** WHAT YOU HAVE TO DO **
Each line of the entries that mentions the string "nagels" needs to be reported.

START SUPPLIED MATERIAL

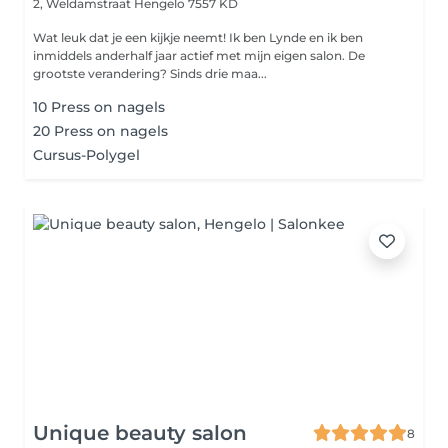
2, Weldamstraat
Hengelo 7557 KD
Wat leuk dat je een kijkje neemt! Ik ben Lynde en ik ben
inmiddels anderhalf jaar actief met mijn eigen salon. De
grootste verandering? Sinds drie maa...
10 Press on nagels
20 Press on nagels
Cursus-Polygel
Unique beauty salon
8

END SUPPLIED MATERIAL
START SUPPLIED MATERIAL

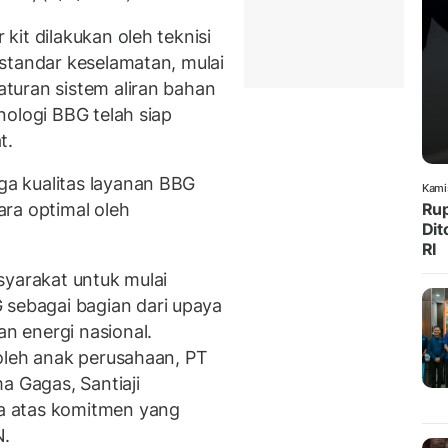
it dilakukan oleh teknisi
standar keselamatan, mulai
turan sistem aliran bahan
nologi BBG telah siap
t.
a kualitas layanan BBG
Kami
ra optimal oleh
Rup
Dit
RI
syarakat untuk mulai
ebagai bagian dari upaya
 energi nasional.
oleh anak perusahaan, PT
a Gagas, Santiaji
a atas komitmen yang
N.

END SUPPLIED MATERIAL

** PROBLEM SOLUTION **
10 Press on nagels
20 Press on nagels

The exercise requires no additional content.